A company called CSIdentity is hoping to outsmart hackers in their own territory with its artificial intelligence software that poses as a hacker – or “chatbot.” When a hacker attempts to offload stolen data like credit card numbers, e-mail logins or social security numbers, he’ll often offer dozens for free to prove they’re real. When he gives this information to the robot informant, the informant notifies CSIdentity.
The company then sells the data to banks, cybersecurity companies and anyone else with a stake in quickly discovering which businesses, accounts and/or credit cards have been compromised.

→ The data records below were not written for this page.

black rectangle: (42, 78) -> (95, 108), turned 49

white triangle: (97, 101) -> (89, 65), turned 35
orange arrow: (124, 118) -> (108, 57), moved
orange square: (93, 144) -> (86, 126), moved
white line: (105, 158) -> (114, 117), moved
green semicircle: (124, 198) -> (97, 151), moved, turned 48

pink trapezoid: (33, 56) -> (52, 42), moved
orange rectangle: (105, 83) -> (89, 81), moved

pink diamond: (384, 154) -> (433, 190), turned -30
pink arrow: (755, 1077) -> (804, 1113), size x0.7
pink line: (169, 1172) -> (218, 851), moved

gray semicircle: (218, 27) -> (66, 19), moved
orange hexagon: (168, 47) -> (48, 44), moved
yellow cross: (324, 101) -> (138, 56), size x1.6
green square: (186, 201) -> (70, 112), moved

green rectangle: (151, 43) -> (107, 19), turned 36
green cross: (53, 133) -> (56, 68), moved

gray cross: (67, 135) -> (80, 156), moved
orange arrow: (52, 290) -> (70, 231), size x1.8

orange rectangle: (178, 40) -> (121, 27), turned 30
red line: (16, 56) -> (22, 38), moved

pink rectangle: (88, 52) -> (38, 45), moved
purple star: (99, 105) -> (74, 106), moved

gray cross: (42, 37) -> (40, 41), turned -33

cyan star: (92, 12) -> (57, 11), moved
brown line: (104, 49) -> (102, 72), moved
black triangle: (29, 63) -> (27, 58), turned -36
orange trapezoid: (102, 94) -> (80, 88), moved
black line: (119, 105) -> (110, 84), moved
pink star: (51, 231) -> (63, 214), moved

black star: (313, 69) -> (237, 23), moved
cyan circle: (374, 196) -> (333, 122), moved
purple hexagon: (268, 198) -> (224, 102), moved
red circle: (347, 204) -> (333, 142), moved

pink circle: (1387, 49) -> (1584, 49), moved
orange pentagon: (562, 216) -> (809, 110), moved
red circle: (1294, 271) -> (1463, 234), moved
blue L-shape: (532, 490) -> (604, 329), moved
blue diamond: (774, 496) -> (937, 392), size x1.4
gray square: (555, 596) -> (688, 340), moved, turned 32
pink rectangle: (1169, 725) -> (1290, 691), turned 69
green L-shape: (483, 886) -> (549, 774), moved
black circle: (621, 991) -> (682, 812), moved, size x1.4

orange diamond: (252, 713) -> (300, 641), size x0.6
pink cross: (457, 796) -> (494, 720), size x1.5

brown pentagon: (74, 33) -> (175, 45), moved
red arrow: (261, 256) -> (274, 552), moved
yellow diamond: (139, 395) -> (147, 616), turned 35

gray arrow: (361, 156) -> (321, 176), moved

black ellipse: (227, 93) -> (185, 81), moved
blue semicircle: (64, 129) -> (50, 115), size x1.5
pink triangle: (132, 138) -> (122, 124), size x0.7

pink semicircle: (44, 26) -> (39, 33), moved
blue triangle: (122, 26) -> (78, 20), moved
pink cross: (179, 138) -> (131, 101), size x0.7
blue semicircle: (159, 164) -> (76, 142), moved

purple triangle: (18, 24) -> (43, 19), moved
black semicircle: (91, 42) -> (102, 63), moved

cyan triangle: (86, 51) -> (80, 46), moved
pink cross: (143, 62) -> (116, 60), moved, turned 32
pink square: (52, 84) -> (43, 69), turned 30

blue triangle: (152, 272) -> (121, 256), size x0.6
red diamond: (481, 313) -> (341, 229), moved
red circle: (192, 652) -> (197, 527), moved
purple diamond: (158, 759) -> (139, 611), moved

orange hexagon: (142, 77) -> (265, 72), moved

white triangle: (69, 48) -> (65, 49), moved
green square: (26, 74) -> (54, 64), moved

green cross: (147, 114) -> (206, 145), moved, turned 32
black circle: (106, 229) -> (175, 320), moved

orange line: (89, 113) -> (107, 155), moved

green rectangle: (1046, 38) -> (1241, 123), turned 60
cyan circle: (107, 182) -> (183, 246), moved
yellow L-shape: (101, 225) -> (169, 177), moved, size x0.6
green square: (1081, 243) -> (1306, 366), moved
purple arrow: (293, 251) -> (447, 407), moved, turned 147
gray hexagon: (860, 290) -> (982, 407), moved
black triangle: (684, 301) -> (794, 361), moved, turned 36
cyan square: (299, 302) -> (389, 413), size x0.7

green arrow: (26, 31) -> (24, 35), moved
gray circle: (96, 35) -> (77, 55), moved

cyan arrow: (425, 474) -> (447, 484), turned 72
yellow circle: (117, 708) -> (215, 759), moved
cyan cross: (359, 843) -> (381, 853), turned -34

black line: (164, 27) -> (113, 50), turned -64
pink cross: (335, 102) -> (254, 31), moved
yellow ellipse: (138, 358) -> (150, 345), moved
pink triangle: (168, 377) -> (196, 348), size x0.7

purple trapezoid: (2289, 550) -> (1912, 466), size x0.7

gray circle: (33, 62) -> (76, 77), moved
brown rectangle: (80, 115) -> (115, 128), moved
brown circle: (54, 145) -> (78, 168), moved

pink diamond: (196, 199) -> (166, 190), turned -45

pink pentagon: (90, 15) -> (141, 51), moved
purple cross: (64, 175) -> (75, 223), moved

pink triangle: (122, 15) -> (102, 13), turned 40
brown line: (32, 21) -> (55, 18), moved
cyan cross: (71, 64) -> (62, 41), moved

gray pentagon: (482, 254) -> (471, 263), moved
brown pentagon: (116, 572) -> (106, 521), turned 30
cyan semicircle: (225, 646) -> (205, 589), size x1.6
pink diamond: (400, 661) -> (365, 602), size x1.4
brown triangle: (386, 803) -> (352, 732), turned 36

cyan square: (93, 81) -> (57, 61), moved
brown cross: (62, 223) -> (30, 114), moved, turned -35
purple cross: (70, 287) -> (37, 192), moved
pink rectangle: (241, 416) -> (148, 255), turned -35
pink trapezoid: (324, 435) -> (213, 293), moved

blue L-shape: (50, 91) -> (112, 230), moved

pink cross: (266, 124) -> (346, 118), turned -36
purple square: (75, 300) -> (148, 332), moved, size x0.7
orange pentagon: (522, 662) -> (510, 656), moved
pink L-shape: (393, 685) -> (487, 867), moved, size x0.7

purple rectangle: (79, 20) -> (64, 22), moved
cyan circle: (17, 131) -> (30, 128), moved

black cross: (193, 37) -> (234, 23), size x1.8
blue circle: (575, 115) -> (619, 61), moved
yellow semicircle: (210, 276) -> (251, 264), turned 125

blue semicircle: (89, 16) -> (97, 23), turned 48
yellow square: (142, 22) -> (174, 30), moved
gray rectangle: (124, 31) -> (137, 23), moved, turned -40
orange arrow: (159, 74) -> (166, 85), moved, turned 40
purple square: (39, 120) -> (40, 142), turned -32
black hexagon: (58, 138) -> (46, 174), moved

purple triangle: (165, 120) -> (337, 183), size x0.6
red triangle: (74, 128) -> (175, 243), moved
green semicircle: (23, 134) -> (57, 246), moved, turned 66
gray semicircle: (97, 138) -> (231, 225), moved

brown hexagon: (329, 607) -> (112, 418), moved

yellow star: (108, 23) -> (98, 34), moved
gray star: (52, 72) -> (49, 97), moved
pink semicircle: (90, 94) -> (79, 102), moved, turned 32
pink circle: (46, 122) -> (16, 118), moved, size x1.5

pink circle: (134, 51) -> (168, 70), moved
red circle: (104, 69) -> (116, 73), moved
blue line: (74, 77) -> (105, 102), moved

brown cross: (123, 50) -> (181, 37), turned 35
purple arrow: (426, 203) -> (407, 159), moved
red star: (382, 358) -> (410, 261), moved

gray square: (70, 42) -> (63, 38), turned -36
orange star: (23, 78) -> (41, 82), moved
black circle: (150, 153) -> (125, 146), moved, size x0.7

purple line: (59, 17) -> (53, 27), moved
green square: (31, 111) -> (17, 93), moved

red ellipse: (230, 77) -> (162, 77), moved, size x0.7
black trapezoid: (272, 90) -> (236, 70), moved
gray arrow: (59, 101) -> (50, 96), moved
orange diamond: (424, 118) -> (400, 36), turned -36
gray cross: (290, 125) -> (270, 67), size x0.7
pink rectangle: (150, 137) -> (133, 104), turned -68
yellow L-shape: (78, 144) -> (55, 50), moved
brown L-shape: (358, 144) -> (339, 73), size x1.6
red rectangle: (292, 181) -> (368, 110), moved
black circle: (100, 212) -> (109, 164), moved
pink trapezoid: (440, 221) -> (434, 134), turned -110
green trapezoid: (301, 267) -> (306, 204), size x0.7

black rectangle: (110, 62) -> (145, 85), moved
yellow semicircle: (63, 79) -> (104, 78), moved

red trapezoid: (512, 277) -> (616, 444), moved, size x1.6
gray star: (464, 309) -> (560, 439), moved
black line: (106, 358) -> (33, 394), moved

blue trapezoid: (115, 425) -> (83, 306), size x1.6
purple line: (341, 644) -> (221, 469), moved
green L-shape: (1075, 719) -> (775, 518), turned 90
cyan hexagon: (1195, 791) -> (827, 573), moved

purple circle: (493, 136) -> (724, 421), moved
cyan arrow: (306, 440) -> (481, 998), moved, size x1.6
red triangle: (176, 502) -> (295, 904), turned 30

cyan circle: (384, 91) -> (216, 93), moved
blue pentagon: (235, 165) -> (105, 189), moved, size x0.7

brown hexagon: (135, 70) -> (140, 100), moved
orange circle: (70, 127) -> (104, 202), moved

“Very often we are able to notify our customers that something is wrong before their bank” does, said Scott Mitic, chief executive officer of TrustedID, an identity-theft protection company that buys CSIdentity’s data.
CSIdenity says the chatbots were designed by a 10-person analyst team that found patterns in the dialog in hacker chat rooms. A newly abducted credit card number is called “fresh.” A “fullz” is a credit card record that includes personal data, as well as the card number and three-digit security code.
Although the bots don’t work well during sensitive undercover stings in members-only hacker forums run by organized crime rings, CSIdentity says they’re generally working well. During a week in August, they uncovered 419,000 new records up for sale, the company claims. The data consisted primarily of e-mail account logins and passwords, as well as 15,000 credit card numbers and 168 Social Security numbers.
“This happens every single day,” Joe Ross, the company’s president, told Bloomberg. “The scary thing is this is just the tip of the iceberg.”